*** Opening DATA PROVIDED ***

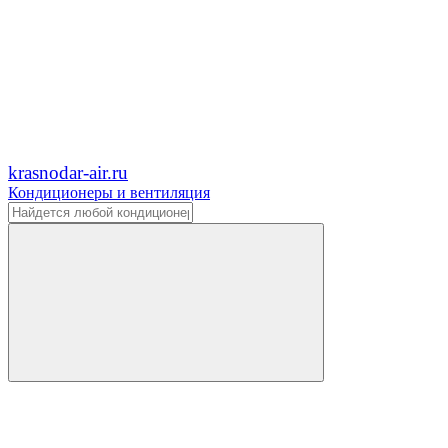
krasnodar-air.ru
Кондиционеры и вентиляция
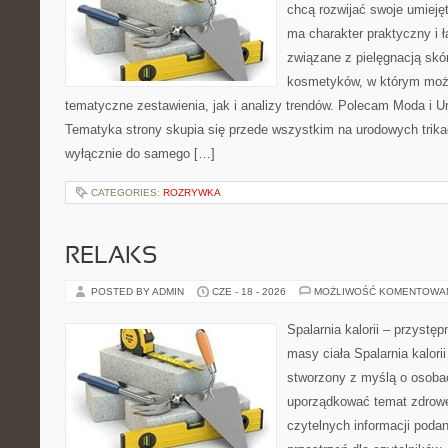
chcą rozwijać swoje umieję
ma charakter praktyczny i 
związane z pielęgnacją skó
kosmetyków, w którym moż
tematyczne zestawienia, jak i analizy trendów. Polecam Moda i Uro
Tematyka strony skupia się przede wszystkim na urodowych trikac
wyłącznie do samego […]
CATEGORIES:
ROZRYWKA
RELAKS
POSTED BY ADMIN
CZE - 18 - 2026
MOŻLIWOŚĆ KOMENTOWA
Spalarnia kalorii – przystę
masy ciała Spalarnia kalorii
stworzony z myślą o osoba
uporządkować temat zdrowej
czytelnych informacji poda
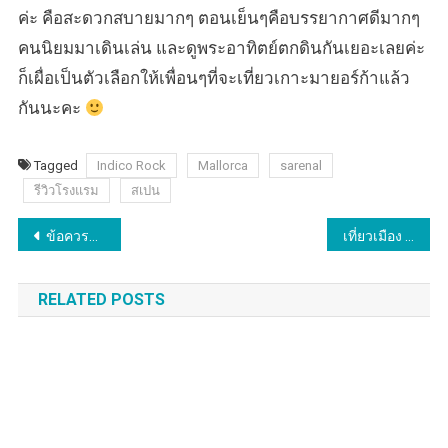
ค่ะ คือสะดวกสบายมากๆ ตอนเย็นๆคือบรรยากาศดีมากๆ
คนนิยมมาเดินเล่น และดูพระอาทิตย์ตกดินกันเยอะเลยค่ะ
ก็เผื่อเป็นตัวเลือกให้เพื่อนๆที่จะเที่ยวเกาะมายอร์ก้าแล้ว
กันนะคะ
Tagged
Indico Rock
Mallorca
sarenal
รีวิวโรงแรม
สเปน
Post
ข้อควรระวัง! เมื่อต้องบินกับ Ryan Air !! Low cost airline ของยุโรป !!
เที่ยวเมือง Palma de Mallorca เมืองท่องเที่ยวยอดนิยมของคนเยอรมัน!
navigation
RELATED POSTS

*** Closing DATA PROVIDED ***

In the records above, locate each line with the word "kalorii". Copy all such lines.

Spalarnia kalorii – przystę
masy ciała Spalarnia kalorii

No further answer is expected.